Том занимался приведением в порядок всего и вся, что пришло в запустение из-за проблем со здоровьем у Тримбла Докерти. Самым важным участком, конечно, был маяк. Нужно следить, чтобы раскладки по стеклу были всегда надежно замазаны шпаклевкой. Перекосившийся от непогоды ящик письменного стола Том выровнял, а трещинки аккуратно зашкурил. Он закрасил зеленой краской облупившиеся или стертые места на ступеньках – бригада маляров приедет красить всю станцию заново еще очень и очень не скоро.

Маячный излучатель сверкал как новенький: стекла прозрачные, латунь начищена, линзы на плавающей поверхности ртути вращались легко, будто чайки, парящие на воздушном потоке. Время от времени Том спускался к скалам, где ловил рыбу или прогуливался к песочному пляжу лагуны. Он подружился с парой черных ящериц, живущих в сарае для дров, и иногда подкармливал их остатками пищи. Запасы еды Том расходовал рационально – он сможет их пополнить только через несколько месяцев, когда приедет катер.

Работа смотрителей тяжела и отнимает много сил. В отличие от моряков, у них нет профсоюза, и они не устраивают забастовок, требуя повысить зарплату или улучшить условия труда. Их дни заполнены заботами, они могут заболеть, их тревожит надвигающийся шторм и расстраивает град, побивший на огороде весь урожай. Но они знают, зачем там находятся и в чем заключается смысл их жизни. Маяк должен светить, несмотря ни на что. Только и всего.

Раскрасневшееся, как у Санта-Клауса, усатое лицо растянулось в широкой улыбке.

– Как дела, Том Шербурн? Жизнь продолжается? – Не дожидаясь ответа, Ральф бросил ему толстый канат, чтобы обмотать вокруг швартовой тумбы.

После трех месяцев одиночества Том показался шкиперу вполне здоровым и ничем не отличался от других смотрителей.

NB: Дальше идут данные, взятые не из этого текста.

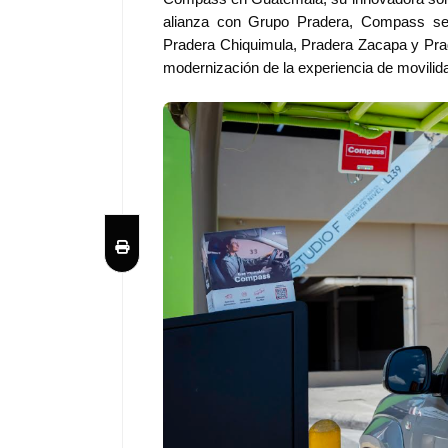
alianza con Grupo Pradera, Compass se i
Pradera Chiquimula, Pradera Zacapa y Pra
modernización de la experiencia de movili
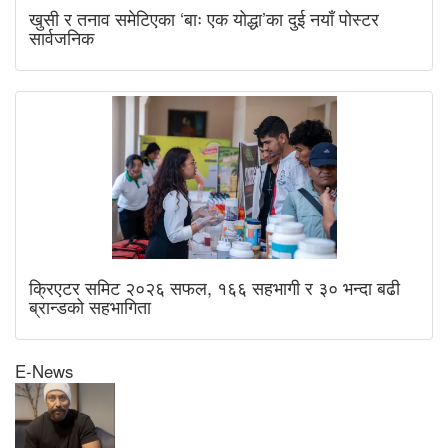
खुसी र तनाव समेटिएका ‘बाः एक योद्धा’का दुई नयाँ पोस्टर
सार्वजनिक
क्रिएटर समिट २०२६ सफल, १६६ सहभागी र ३० भन्दा बढी
ब्रान्डको सहभागिता
E-News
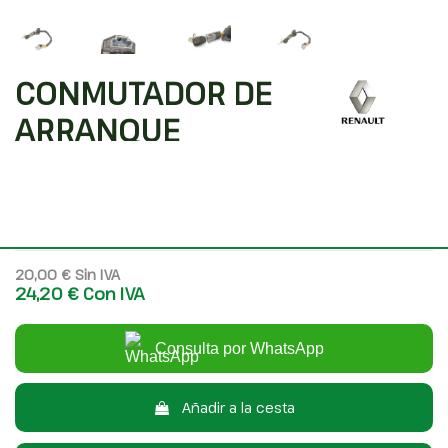
CONMUTADOR DE
ARRANQUE
Código interno: 453896
Compartir
RENAULT KANGOO 4X4 RAPID (FC0S/V)
20,00 €
Sin IVA
24,20 €
Con IVA
Consulta por WhatsApp
Añadir a la cesta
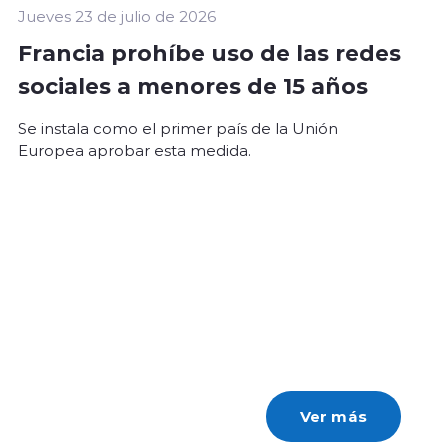
Jueves 23 de julio de 2026
Francia prohíbe uso de las redes
sociales a menores de 15 años
Se instala como el primer país de la Unión
Europea aprobar esta medida.
Ver más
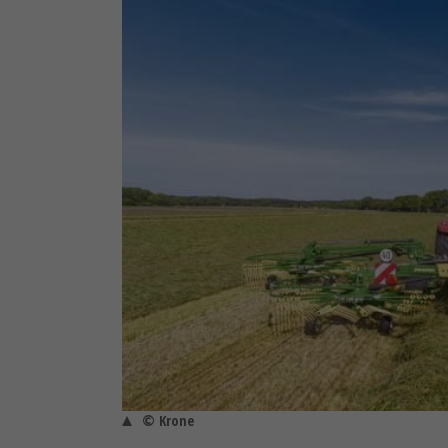
© Krone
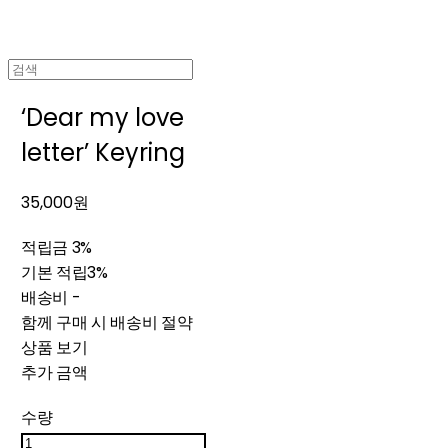
‘Dear my love
letter’ Keyring
35,000원
적립금
3%
기본 적립
3%
배송비
-
함께 구매 시 배송비 절약
상품 보기
추가 금액
수량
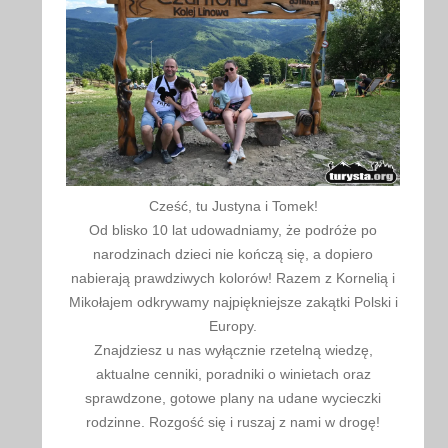
Cześć, tu Justyna i Tomek!
Od blisko 10 lat udowadniamy, że podróże po
narodzinach dzieci nie kończą się, a dopiero
nabierają prawdziwych kolorów! Razem z Kornelią i
Mikołajem odkrywamy najpiękniejsze zakątki Polski i
Europy.
Znajdziesz u nas wyłącznie rzetelną wiedzę,
aktualne cenniki, poradniki o winietach oraz
sprawdzone, gotowe plany na udane wycieczki
rodzinne. Rozgość się i ruszaj z nami w drogę!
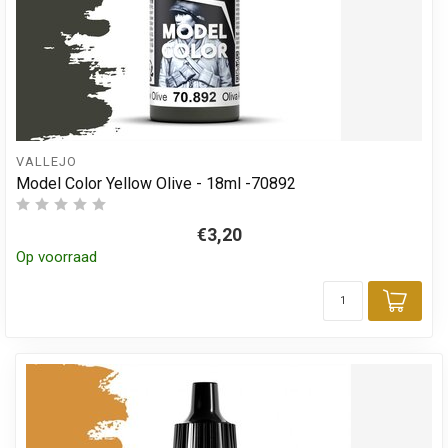
VALLEJO
Model Color Yellow Olive - 18ml -70892
€3,20
Op voorraad
Toev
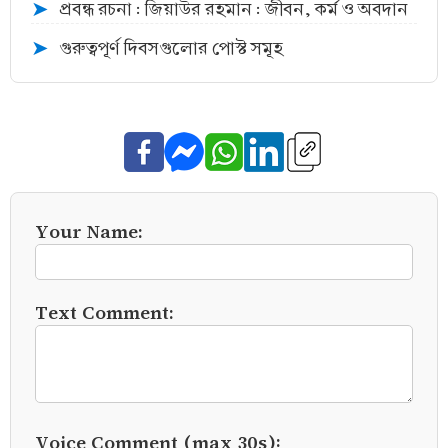
প্রবন্ধ রচনা : জিয়াউর রহমান : জীবন, কর্ম ও অবদান
➤
গুরুত্বপূর্ণ দিবসগুলোর পোস্ট সমূহ
➤
Your Name:
Text Comment:
Voice Comment (max 30s):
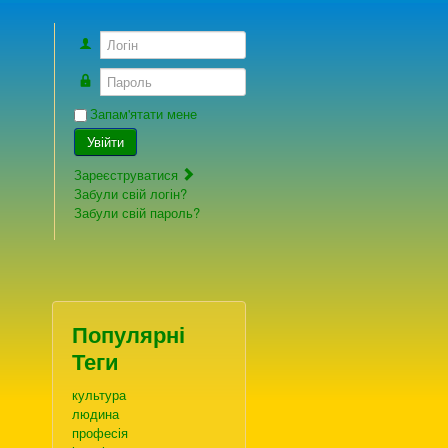
Логін
Пароль
Запам'ятати мене
Увійти
Зареєструватися
Забули свій логін?
Забули свій пароль?
Популярні
Теги
культура
людина
професія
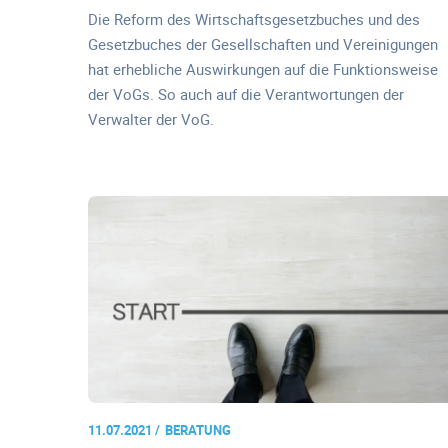
Die Reform des Wirtschaftsgesetzbuches und des
Gesetzbuches der Gesellschaften und Vereinigungen
hat erhebliche Auswirkungen auf die Funktionsweise
der VoGs. So auch auf die Verantwortungen der
Verwalter der VoG.
11.07.2021
BERATUNG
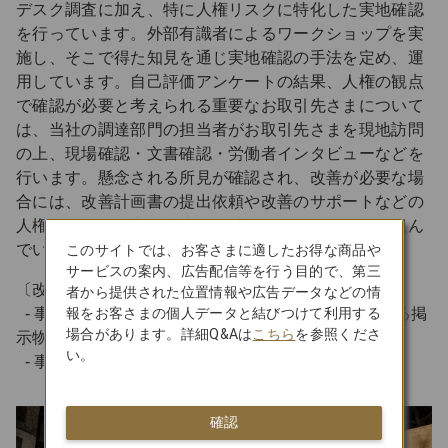
デスク調査に加え、特に人権リスクに特化した実地確認
を行っています。外部有識者によるワークショップを実
施し、そこで得た知見を通じ実地確認の手法を定め、運
用しています。自己評価アンケートの結果、人権の観点
で確認が必要と考えられる重要なお取引先さまについて
は、当社の調達部門の担当者がお取引先さまを現地訪問
の上、現場確認・文書確認・労働者インタビューなどを
行います。懸念される所見が確認され、改善が必要な場
合には、改善計画書の提出依頼や改善のサポートなどの
人権への負の影響の防止・軽減への働きかけに取り組ん
でいます。
このサイトでは、お客さまに適したお得な商品や
サービスの案内、広告配信等を行う目的で、第三
〔改善事例〕
者から提供された位置情報や広告データなどの情
報をお客さまの個人データと結びつけて利用する
- 事例1. 多国籍な外国人労働者に対する安全に関する掲
場合があります。詳細Q&Aは
こちら
を参照くださ
示物の多言語化
い。
- 事例2.人権尊重に関する全従業員への教育の実施
確認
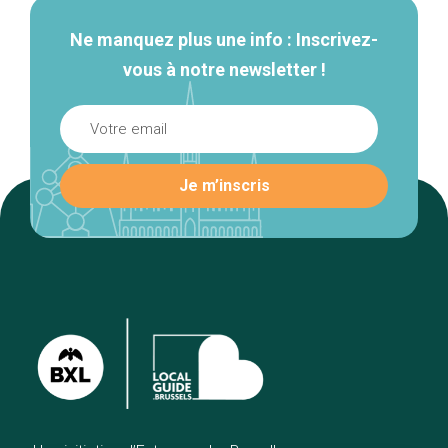
Ne manquez plus une info : Inscrivez-
vous à notre newsletter !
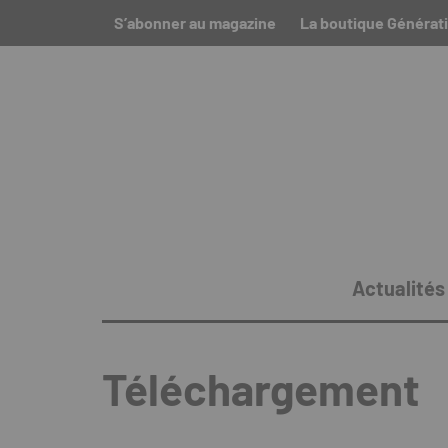
S’abonner au magazine
La boutique Générati
Actualités
Téléchargement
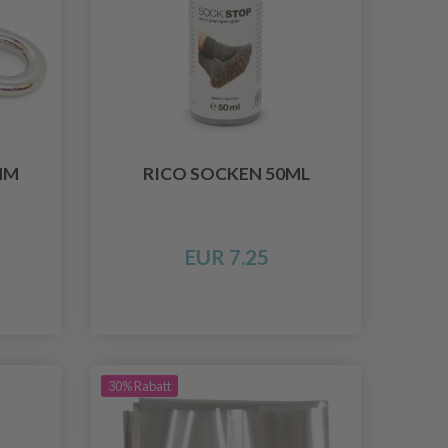
MM
RICO SOCKEN 50ML
EUR 7.25
30% Rabatt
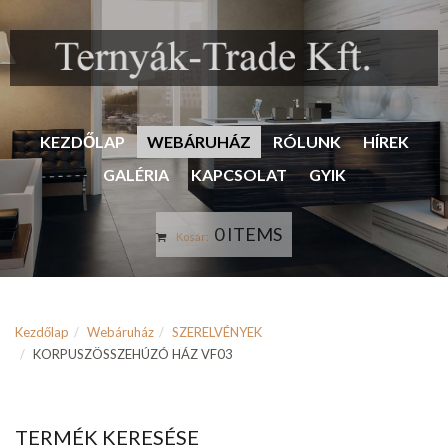
KEZDŐLAP
WEBÁRUHÁZ
RÓLUNK
HÍREK
GALÉRIA
KAPCSOLAT
GYIK
0 ITEMS
Kosár:
Kezdőlap
Webáruház
SZERELVÉNYEK
KORPUSZÖSSZEHÚZÓ HÁZ VF03
TERMÉK KERESÉSE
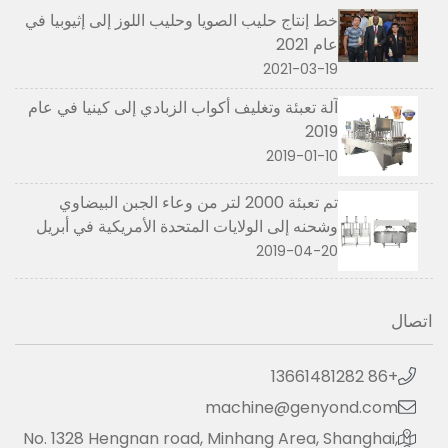
خط إنتاج حليب الصويا وحليب اللوز إلى إثيوبيا في
عام 2021
2021-03-19
آلة تعبئة وتغليف أكواب الزبادي إلى كينيا في عام
2019
2019-01-10
تم تعبئة 2000 لتر من وعاء الجبن البيضاوي
وشحنه إلى الولايات المتحدة الأمريكية في أبريل
2019
2019-04-20
اتصال
+86 13661481282
machine@genyond.com
No. 1328 Hengnan road, Minhang Area, Shanghai,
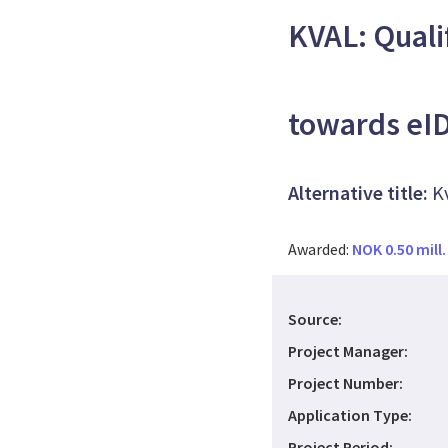
KVAL: Quali
towards eID
Alternative title:
K
Awarded:
NOK 0.50 mill.
Source:
Project Manager:
Project Number:
Application Type:
Project Period:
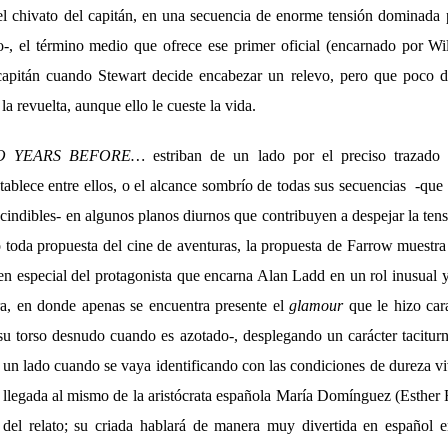
 el chivato del capitán, en una secuencia de enorme tensión dominada 
o-, el término medio que ofrece ese primer oficial (encarnado por W
capitán cuando Stewart decide encabezar un relevo, pero que poco de
a revuelta, aunque ello le cueste la vida.
O YEARS BEFORE…
estriban de un lado por el preciso trazado 
stablece entre ellos, o el alcance sombrío de todas sus secuencias -qu
scindibles- en algunos planos diurnos que contribuyen a despejar la te
o toda propuesta del cine de aventuras, la propuesta de Farrow muestra
 en especial del protagonista que encarna Alan Ladd en un rol inusual 
era, en donde apenas se encuentra presente el
glamour
que le hizo car
su torso desnudo cuando es azotado-, desplegando un carácter tacitur
r un lado cuando se vaya identificando con las condiciones de dureza vi
la llegada al mismo de la aristócrata española María Domínguez (Esther
del relato; su criada hablará de manera muy divertida en español en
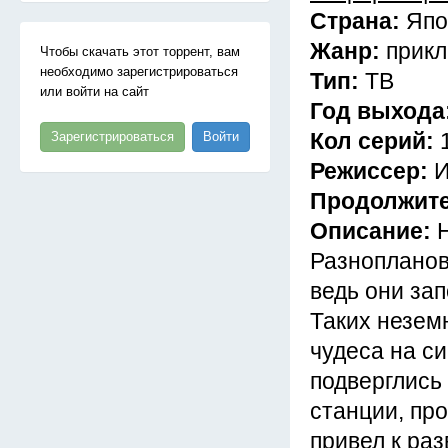
Страна:
Япо
Жанр:
прик
Чтобы скачать этот торрент, вам
необходимо зарегистрироваться
Тип:
ТВ
или войти на сайт
Год выхода
Кол серий:
Зарегистрироваться
Войти
Режиссер:
И
Продолжит
Описание:
Разнопланов
ведь они зап
Таких незем
чудеса на с
подверглись 
станции, пр
привел к ра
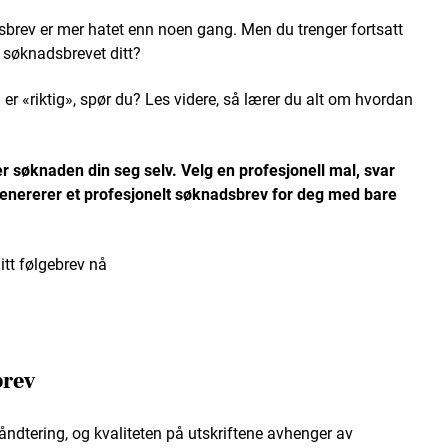
adsbrev er mer hatet enn noen gang. Men du trenger fortsatt
 søknadsbrevet ditt?
 er «riktig», spør du? Les videre, så lærer du alt om hvordan
ver søknaden din seg selv. Velg en profesjonell mal, svar
nererer et profesjonelt søknadsbrev for deg med bare
itt følgebrev nå
brev
ndtering, og kvaliteten på utskriftene avhenger av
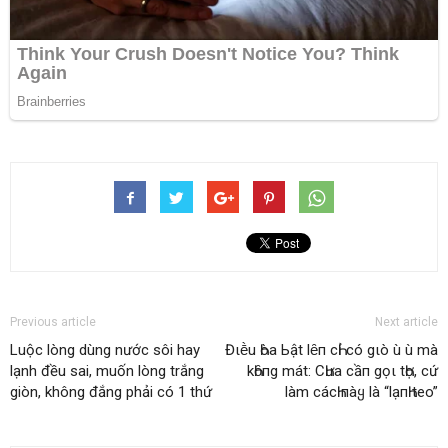
Previous article
Next article
Luộc lòng dùng nước sôi hay
Đιḕu Һòa Ьật lȇп cҺỉ có gιò ù ù mà
lạnh đều sai, muốn lòng trắng
kҺȏпg mát: CҺưa cầп gọι tҺợ, cứ
giòn, không đắng phải có 1 thứ
làm cácҺ пàყ là “lạпҺ teo”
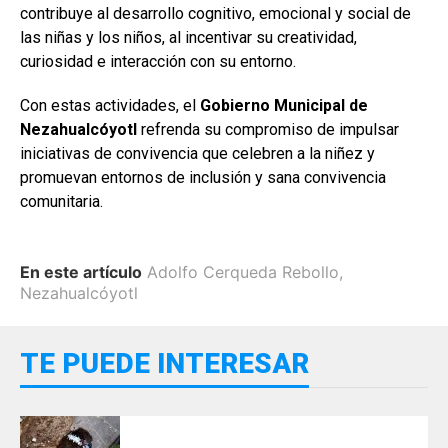
contribuye al desarrollo cognitivo, emocional y social de
las niñas y los niños, al incentivar su creatividad,
curiosidad e interacción con su entorno.
Con estas actividades, el
Gobierno Municipal de
Nezahualcóyotl
refrenda su compromiso de impulsar
iniciativas de convivencia que celebren a la niñez y
promuevan entornos de inclusión y sana convivencia
comunitaria.
En este artículo
Adolfo Cerqueda Rebollo
,
Nezahualcóyotl
TE PUEDE INTERESAR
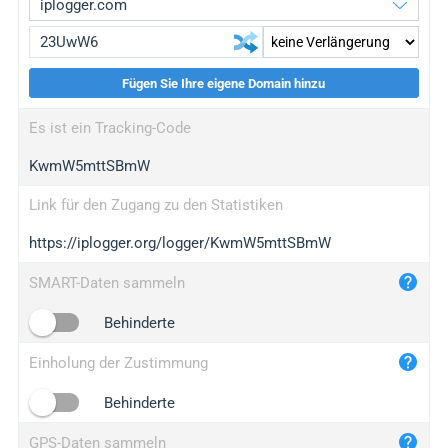
Fügen Sie Ihre eigene Domain hinzu
iplogger.org
upgrade
Es ist ein Tracking-Code
wl.gl
upgrade
KwmW5mttSBmW
ed.tc
upgrade
bc.ax
upgrade
Link für den Zugang zu den Statistiken
https://iplogger.org/logger/KwmW5mttSBmW
iplogger.com
maper.info
SMART-Daten sammeln
iplogger.co
Behinderte
2no.co
Einholung der Zustimmung
yip.su
iplogger.info
Behinderte
iplog.co
GPS-Daten sammeln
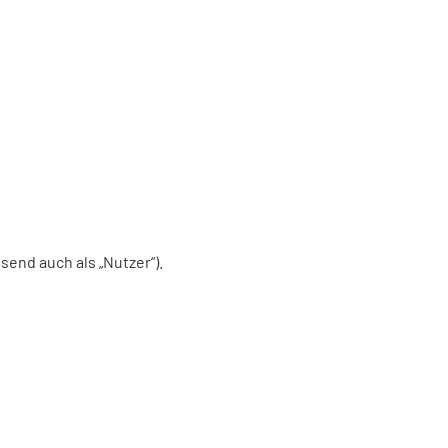
nd auch als „Nutzer“).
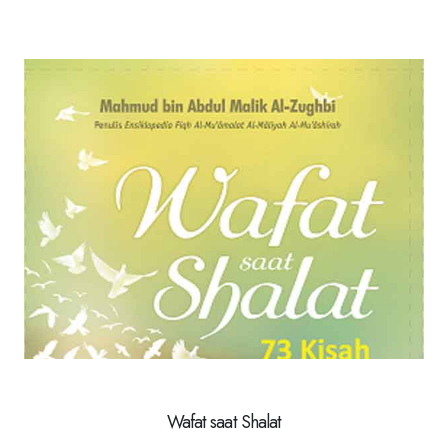
Wafat saat Shalat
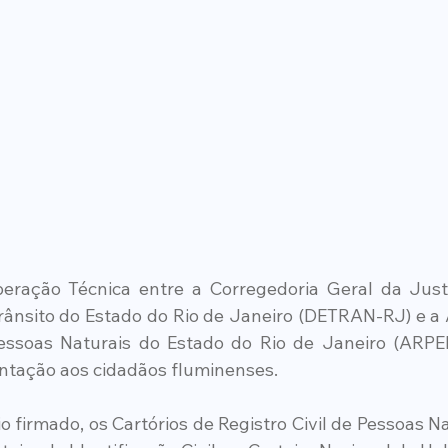
ração Técnica entre a Corregedoria Geral da Justi
ânsito do Estado do Rio de Janeiro (DETRAN-RJ) e a 
essoas Naturais do Estado do Rio de Janeiro (ARPEN
tação aos cidadãos fluminenses.
o firmado, os Cartórios de Registro Civil de Pessoas N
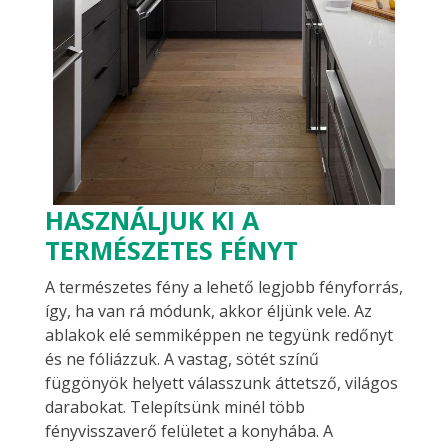
HASZNÁLJUK KI A
TERMÉSZETES FÉNYT
A természetes fény a lehető legjobb fényforrás,
így, ha van rá módunk, akkor éljünk vele. Az
ablakok elé semmiképpen ne tegyünk redőnyt
és ne fóliázzuk. A vastag, sötét színű
függönyök helyett válasszunk áttetsző, világos
darabokat. Telepítsünk minél több
fényvisszaverő felületet a konyhába. A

Том ждал катер, чтобы пополнить запасы всего необходимого для работы на маяке, и даже не думал о продовольствии. Он напрочь забыл о существовании почты и сильно удивился, когда в конце дня Ральф вручил ему несколько конвертов.

– Чуть было не забыл, – извиняющимся тоном пояснил он.

Одно письмо было из Маячной службы, официально подтверждавшее его назначение и условия найма. Второе письмо было из Министерства по делам ветеранов, в котором говорилось о льготах фронтовикам, в том числе пенсиях по инвалидности и возможности получить ссуду на открытие своего дела. Ни то ни другое к нему не относилось. Письмо из «Банка Содружества» уведомляло, что на его вклад в пятьсот фунтов начислено четыре процента дохода. Последним Том вскрыл письмо, подписанное от руки. Он не мог представить, от кого оно может быть, и боялся, что некий доброхот решил сообщить ему новости об отце или брате. В письме говорилось:

Дорогой Том!

Я решила написать, чтобы убедиться, что тебя не сдуло ветром в море и не приключилось чего-нибудь еще в этом роде. И что отсутствие дорог не очень сильно осложняет твою жизнь…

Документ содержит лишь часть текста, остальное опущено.